• **EXTRACTED RECORDS**
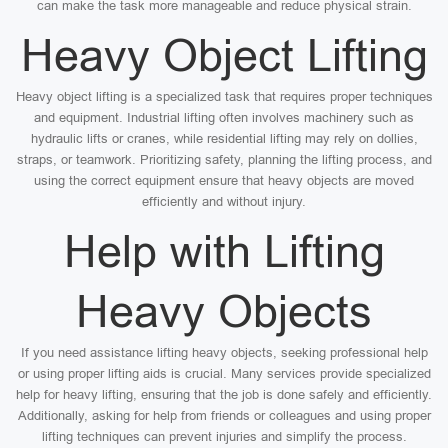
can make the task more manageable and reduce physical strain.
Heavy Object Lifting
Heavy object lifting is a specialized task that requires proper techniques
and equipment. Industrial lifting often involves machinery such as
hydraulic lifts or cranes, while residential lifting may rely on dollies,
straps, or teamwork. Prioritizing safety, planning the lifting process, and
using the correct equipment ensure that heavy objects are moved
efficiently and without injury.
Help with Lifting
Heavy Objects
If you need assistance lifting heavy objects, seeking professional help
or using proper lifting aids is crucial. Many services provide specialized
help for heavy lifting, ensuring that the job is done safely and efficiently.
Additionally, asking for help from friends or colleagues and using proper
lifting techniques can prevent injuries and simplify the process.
==
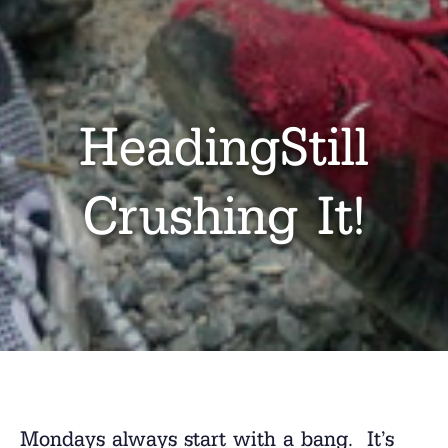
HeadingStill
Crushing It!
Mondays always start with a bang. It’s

• **ABOUT THIS TASK**
The word "proper": say how many lines of the records hold it, and give nothing but the number.

• **EXERCISE ANSWER**
3